Early Macintosh 128k prototype with 5.25-inch Twiggy floppy drive for sale on eBay
Apple's Macintosh took many forms over the years, from its initial concept by Jef Raskin as a $500 appliance that contained a built-in keyboard, printer and 5-inch display, to its ceremonious debut in 1984 with an inflated price that was five times this initial vision. For a period in the Mac's development, it was assumed that the computer would feature Apple's proprietary Twiggy 5.25-inch floppy disk drive, which also came as standard issue on the original Lisa. Just recently, an extremely rare prototype of the 128k Mac with a Twiggy drive has surfaced on eBay, but with an opening bid of $99,995, this antique is beyond what most of us could ever afford.

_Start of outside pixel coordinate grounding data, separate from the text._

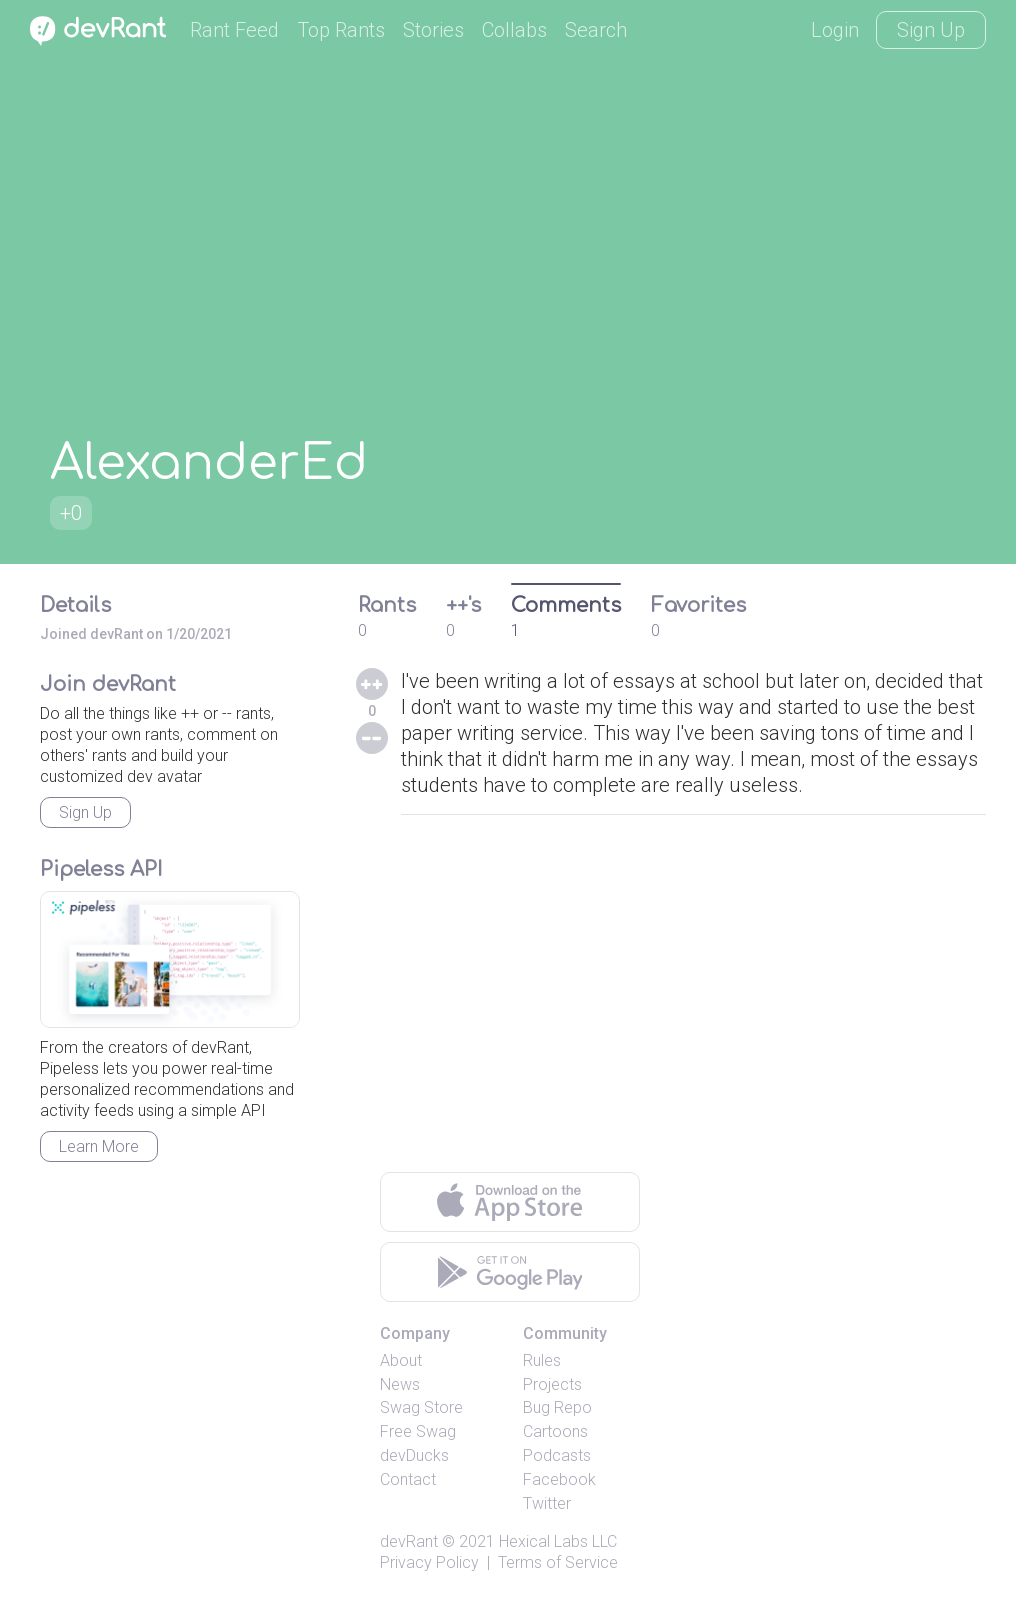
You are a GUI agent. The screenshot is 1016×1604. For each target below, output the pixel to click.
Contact (408, 1479)
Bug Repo (557, 1407)
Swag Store (421, 1407)
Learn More (99, 1146)
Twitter (547, 1503)
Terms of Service (558, 1562)
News (400, 1384)
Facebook (559, 1479)
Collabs (514, 30)
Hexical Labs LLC (558, 1541)
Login (835, 30)
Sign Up (931, 30)
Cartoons (555, 1431)
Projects (552, 1384)
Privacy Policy (429, 1562)
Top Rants (341, 30)
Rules (542, 1360)
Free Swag (418, 1431)
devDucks (414, 1455)
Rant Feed (234, 30)
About (401, 1360)
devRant (409, 1541)
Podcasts (557, 1455)
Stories (433, 30)
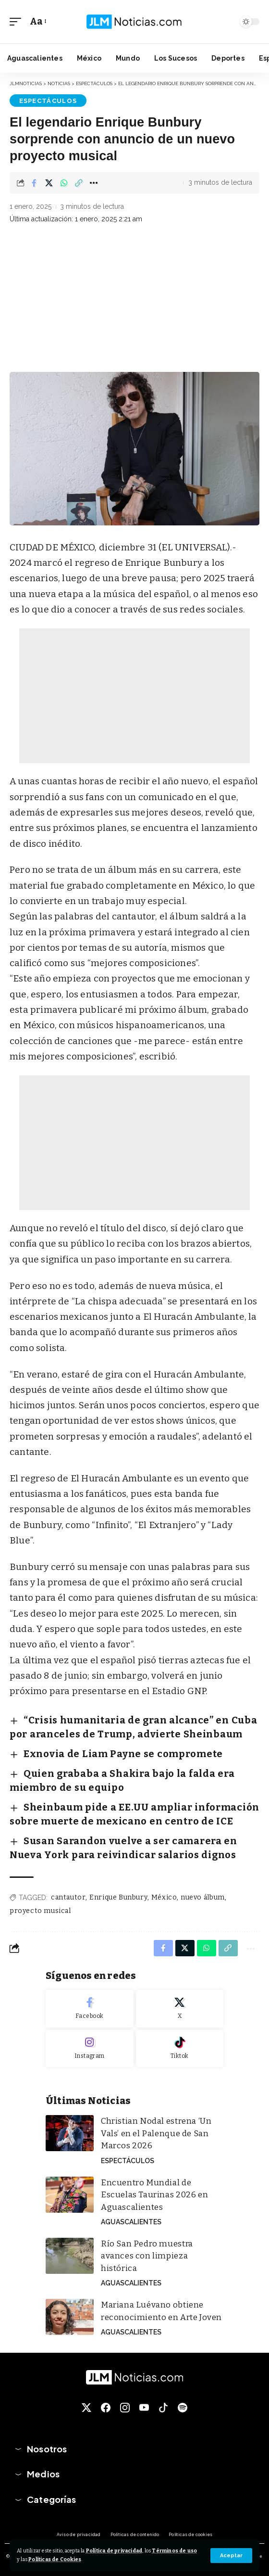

While the Twiggy disk could store an impressive 860KB of data, it was also notoriously unreliable -- so bad, in fact, that one engineer responsible for the drive remarked to Steve Jobs, "Take out your .45 and shoot the friggin' horse in the head." Ultimately, the company did just that, and the original Macintosh shipped with a 3.5-inch drive from Sony that could write only 400KB to its not-so-floppy disks. While this prototype will attract only the most affluent of bidders, the rest of us can enjoy the priceless photos of what might've been.